NY Times Piece on Post-Christian Religious Impulses in the United States

The New York Times recently ran an Op Ed column suggesting that the United States is moving further and further towards a mass religious stance that believes behind the Christian scriptural narratives. An excerpt reads:

“But the secularization narrative is insufficient, because even with America’s churches in decline, the religious impulse has hardly disappeared. In the early 2000s, over 40 percent of Americans answered with an emphatic ‘yes’ when Gallup asked them if ‘a profound religious experience or awakening’ had redirected their lives; that number had doubled since the 1960s, when institutional religion was more vigorous. A recent Pew survey on secularization likewise found increases in the share of Americans who have regular feelings of ‘spiritual peace and well-being.’ And the resilience of religious impulses and rhetoric in contemporary political movements, even (or especially) on the officially secular left, is an obvious feature of our politics.”

Read the entire piece: https://www.nytimes.com/2018/12/12/opinion/christianity-paganism-america.html?action=click&module=Opinion&pgtype=Homepage.

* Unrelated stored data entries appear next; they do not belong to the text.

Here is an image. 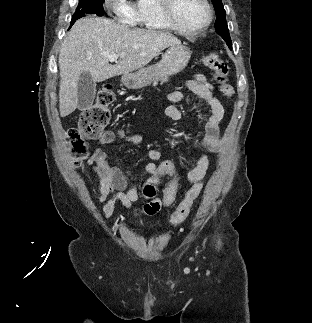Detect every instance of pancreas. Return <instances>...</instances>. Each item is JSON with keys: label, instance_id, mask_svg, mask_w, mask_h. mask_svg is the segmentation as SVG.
I'll return each instance as SVG.
<instances>
[{"label": "pancreas", "instance_id": "cf45deb5", "mask_svg": "<svg viewBox=\"0 0 312 323\" xmlns=\"http://www.w3.org/2000/svg\"><path fill=\"white\" fill-rule=\"evenodd\" d=\"M152 82L153 86H157L158 82H161V84H163V82H168V78H154Z\"/></svg>", "mask_w": 312, "mask_h": 323}]
</instances>
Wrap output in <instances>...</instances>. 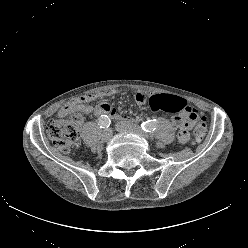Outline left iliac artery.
I'll return each mask as SVG.
<instances>
[{
  "label": "left iliac artery",
  "mask_w": 248,
  "mask_h": 248,
  "mask_svg": "<svg viewBox=\"0 0 248 248\" xmlns=\"http://www.w3.org/2000/svg\"><path fill=\"white\" fill-rule=\"evenodd\" d=\"M141 127L146 132H154L157 128V122L155 120H148L141 124Z\"/></svg>",
  "instance_id": "1"
}]
</instances>
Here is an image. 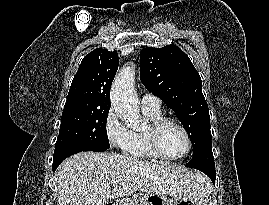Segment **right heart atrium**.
I'll list each match as a JSON object with an SVG mask.
<instances>
[{
    "instance_id": "1",
    "label": "right heart atrium",
    "mask_w": 269,
    "mask_h": 205,
    "mask_svg": "<svg viewBox=\"0 0 269 205\" xmlns=\"http://www.w3.org/2000/svg\"><path fill=\"white\" fill-rule=\"evenodd\" d=\"M104 132L109 144L117 149L125 150L131 138V131L122 124L113 108H110L104 119Z\"/></svg>"
}]
</instances>
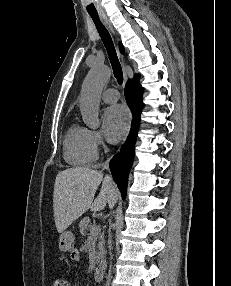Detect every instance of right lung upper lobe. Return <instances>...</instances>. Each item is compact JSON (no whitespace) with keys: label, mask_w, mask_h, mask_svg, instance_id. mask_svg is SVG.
<instances>
[{"label":"right lung upper lobe","mask_w":231,"mask_h":286,"mask_svg":"<svg viewBox=\"0 0 231 286\" xmlns=\"http://www.w3.org/2000/svg\"><path fill=\"white\" fill-rule=\"evenodd\" d=\"M120 51L122 52V53H124V48H123V46L120 44Z\"/></svg>","instance_id":"cb5924a9"}]
</instances>
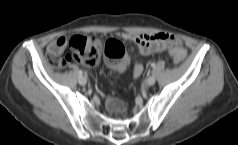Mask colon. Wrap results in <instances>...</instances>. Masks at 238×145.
I'll return each mask as SVG.
<instances>
[{
	"instance_id": "1",
	"label": "colon",
	"mask_w": 238,
	"mask_h": 145,
	"mask_svg": "<svg viewBox=\"0 0 238 145\" xmlns=\"http://www.w3.org/2000/svg\"><path fill=\"white\" fill-rule=\"evenodd\" d=\"M71 54L65 58L50 56L51 62L57 68H63L72 58L88 65H94L99 58L104 55L110 66L118 71H123L128 64V55L125 46L116 39L104 41L99 37L75 36L70 41ZM169 54L174 63H181L186 53L182 48L171 47ZM107 109L113 115H124L126 113L125 104L119 99L109 97L106 101Z\"/></svg>"
}]
</instances>
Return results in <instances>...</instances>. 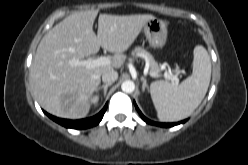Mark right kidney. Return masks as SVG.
Masks as SVG:
<instances>
[{
	"instance_id": "ca27d5eb",
	"label": "right kidney",
	"mask_w": 248,
	"mask_h": 165,
	"mask_svg": "<svg viewBox=\"0 0 248 165\" xmlns=\"http://www.w3.org/2000/svg\"><path fill=\"white\" fill-rule=\"evenodd\" d=\"M99 98L97 96L92 98V103L96 104L98 102Z\"/></svg>"
}]
</instances>
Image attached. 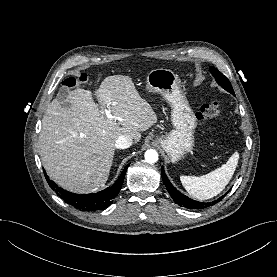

Thanks to Hymenaeus Beta for the tip!

Frater Lux Ad Mundi

One Comment

  1. I was just at Spencer Gifts this past weekend and noticed over a half dozen books on witchcraft and occultism for sale in the store. At Barnes & Noble, there was an entire table with short $5 books on tarot, crystals, etc.

    We’re works like that visibly being sold in “normie” stores a decade ago as well, or was I just not looking for such things back then?

    Now, I’m sure that most of the contents were “fluffbunny” and likewise with most of the folks buying those particular works— these aren’t “Magick In Theory And Practice” tier after all. 99.9% of such books aren’t.

    But all-in-all, it’s a positive trend.

    Christians may retort that “pagans [sic] and occultists don’t have a real religion, they just do whatever they want and believe whatever they want to believe”.

    That may be, depending on the school of thought in question, true, but the same applies to the majority of Christians— for instance, something like 80% of Americans identify as Christian, but a startlingly high percentage (40ish% IIRC) believe in things such as reincarnation as well as various ideas that have been condemned as heresy by various Eccumenial Councils.